Read Death in the Cards Online

Authors: Sharon Short

Death in the Cards (16 page)

I sat down on one of the white plastic chairs and put my head to my hands.

Fretting wouldn't set things right, though. I looked up, startled at the thought. It was something Mrs. Oglevee had
always said, usually with a smile when she returned to me a homework paper marked with a C, or worse.

Mrs. Oglevee. Somehow Ginny Proffitt had known my dreams of her. I remembered Cherry saying that Ginny had suddenly gone pale at something she'd “seen” while gazing, trancelike, into her crystal ball.

Her own death, maybe?

And before I met Ginny Proffitt for those few minutes in the parking lot, a little more than twenty-four hours before, life had been good. Simple. Predictable. I was going to have a nice weekend with Owen at the corn maze, visit Guy on Sunday . . .

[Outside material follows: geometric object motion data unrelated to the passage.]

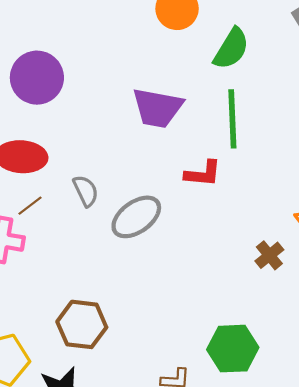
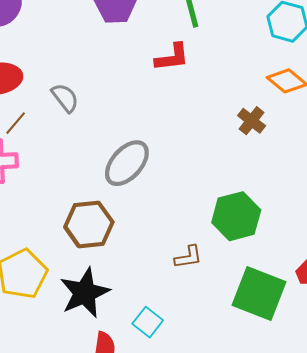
gray ellipse: (136, 217) -> (127, 163), moved

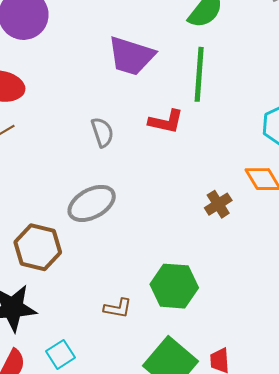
gray semicircle: (65, 98) -> (102, 132), moved

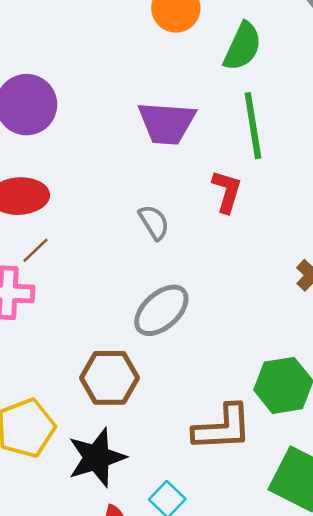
red L-shape: (166, 122) -> (227, 191), turned -72
brown L-shape: (118, 308) -> (222, 428), size x1.8

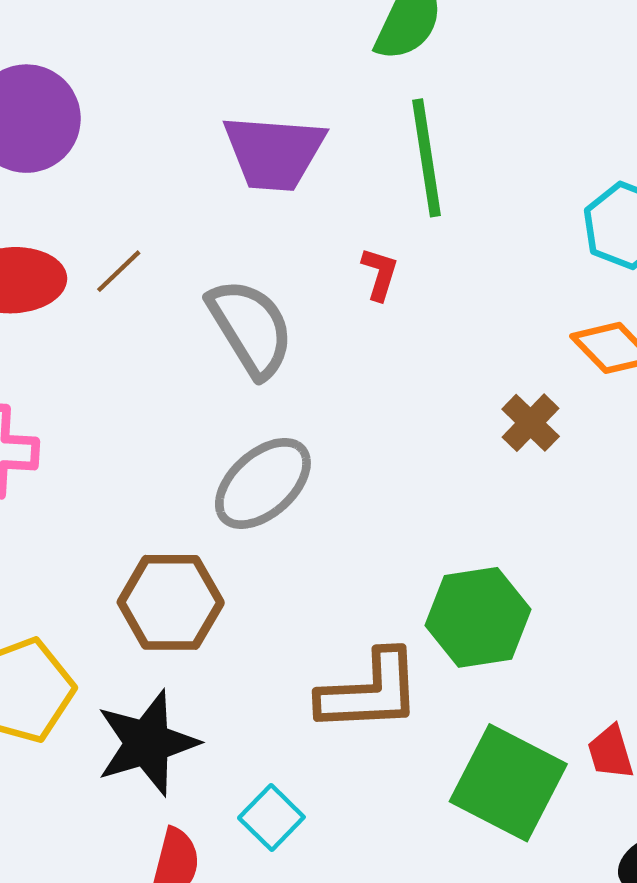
red L-shape: (227, 191) -> (380, 274), size x0.7
gray semicircle: (154, 222) -> (251, 328), size x1.6
brown line: (35, 250) -> (119, 271), moved

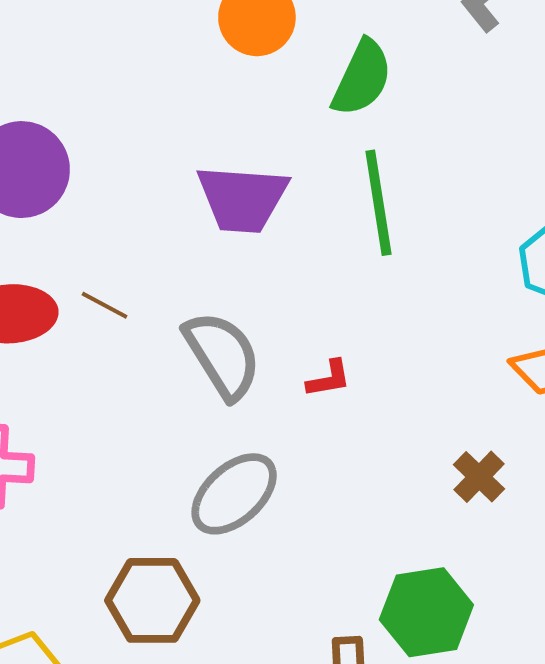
brown line: (119, 271) -> (105, 305), turned 72
red L-shape: (380, 274) -> (329, 379), moved, turned 63
brown cross: (531, 423) -> (479, 477), moved

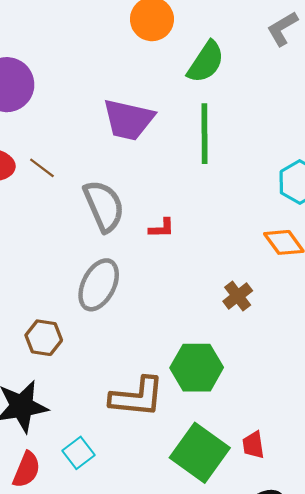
gray ellipse: (234, 494) -> (99, 285), turned -30
brown hexagon: (152, 600) -> (44, 338), size x0.7

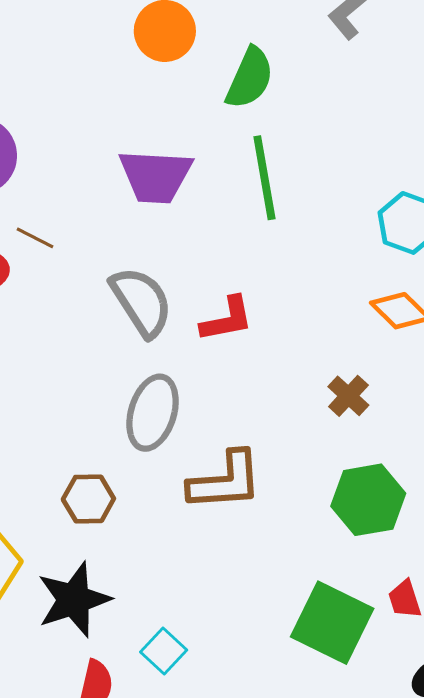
brown line: (42, 168) -> (35, 238), moved
red L-shape: (162, 228) -> (227, 319), size x1.5
green hexagon: (197, 368) -> (368, 500), moved
brown L-shape: (137, 397) -> (225, 481), moved

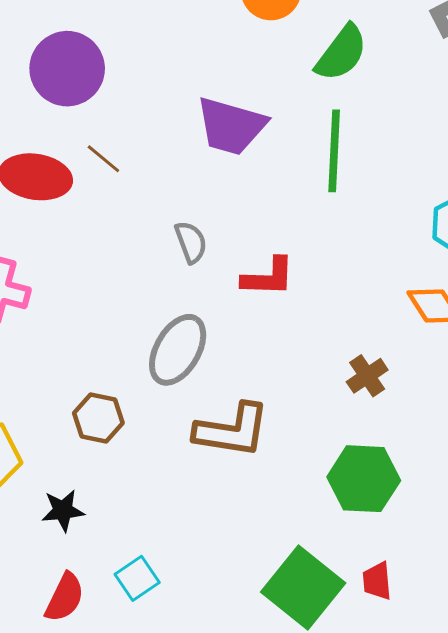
gray semicircle: (141, 302) -> (191, 242), size x0.6
black star: (74, 600) -> (63, 510), size x0.6

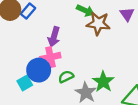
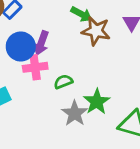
blue circle: (39, 70) -> (21, 47), moved
green semicircle: (66, 77) -> (63, 82), moved

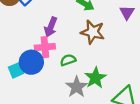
brown star: (96, 31) -> (93, 32), moved
blue circle: (21, 47) -> (31, 62), moved

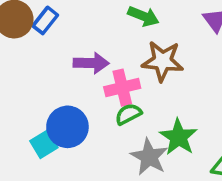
purple arrow: (51, 27) -> (91, 63), turned -102
pink cross: (45, 47) -> (122, 88), moved

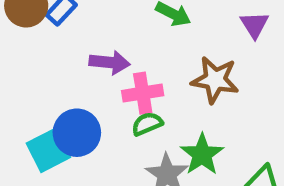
brown star: (163, 61) -> (215, 80), moved
cyan square: (44, 144) -> (48, 150), size x1.4

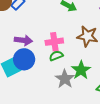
purple arrow: (110, 62) -> (23, 40), moved

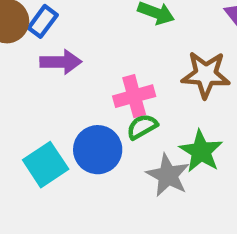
purple arrow: (23, 40) -> (61, 62), moved
blue circle: (24, 59) -> (98, 150), moved

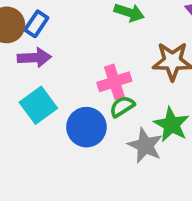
purple arrow: (61, 62) -> (34, 58), moved
cyan square: (46, 165) -> (38, 105), moved

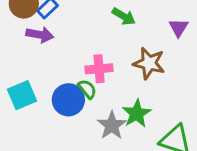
cyan square: (38, 105) -> (22, 95), moved
green semicircle: (122, 107) -> (87, 89), moved, turned 70

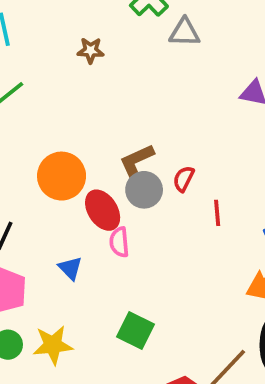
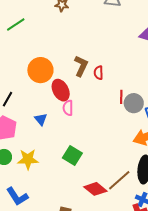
brown L-shape: (137, 162) -> (81, 66), turned 135
red semicircle: (184, 179) -> (98, 73), moved, turned -32
gray circle: (144, 190) -> (134, 103), moved

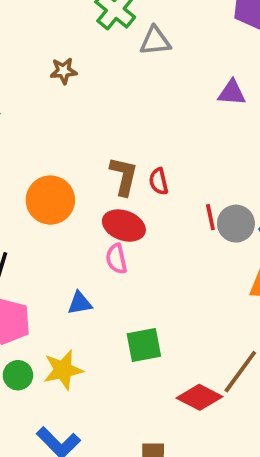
red ellipse: (61, 90) -> (124, 226), moved, turned -30
blue triangle: (41, 119) -> (80, 303), moved, turned -48
green square: (72, 156) -> (144, 345), turned -30

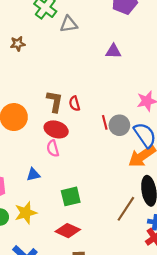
red diamond: (200, 397) -> (68, 231), moved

And then I met Ginny, who somehow knew about my dreams of Mrs. Oglevee, and everything went to hell.

Ginny murdered. Hugh wanting to quit tutoring. Winnie's bookmobile shut down. Guy ill. Owen off somewhere, not returning my calls. And now this, a water main break that could hurt my and other businesses in Paradise.

Why couldn't Ginny have predicted any of that and prevented it? Or had she seen something of her own death in her crystal ball, gone to try to prevent it, and failed?

And for pity's sake, I rented the apartment next to mine to two psychics. Couldn't they have predicted any of this? Warned Ginny to stay home? Called the city and warned them of the water main break? Realized someone would break into their store, and bought extra locks?

I sneezed in my cold laundromat. The electricity was off and no dryers were running.

At least, couldn't the LeFevers have told me to take extra Vitamin C pills to shore up my strength so I could better handle all of this?

I shook my head.

The fact was that a person could make plans, try to predict
outcomes, believe she could see the future, maybe even actually see it, for all I knew—and every now and again, she'd still get broadsided, like I'd been. Or murdered, like Ginny.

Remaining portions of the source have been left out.